Page-level text extractions:
####
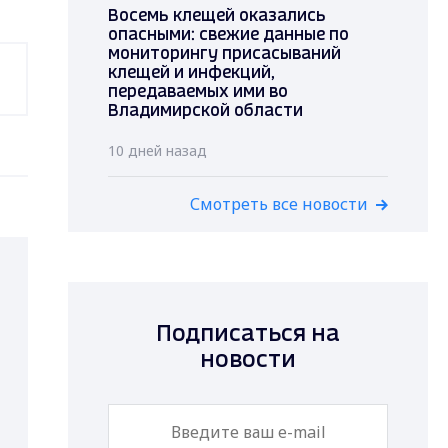
Восемь клещей оказались
опасными: свежие данные по
мониторингу присасываний
клещей и инфекций,
передаваемых ими во
Владимирской области
10 дней назад
Смотреть все новости
Подписаться на
новости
####
■ **Task directions**: Rewrite the data above exactly as given, but omit the images.

■ **Task answer**:
Восемь клещей оказались
опасными: свежие данные по
мониторингу присасываний
клещей и инфекций,
передаваемых ими во
Владимирской области
10 дней назад
Смотреть все новости
Подписаться на
новости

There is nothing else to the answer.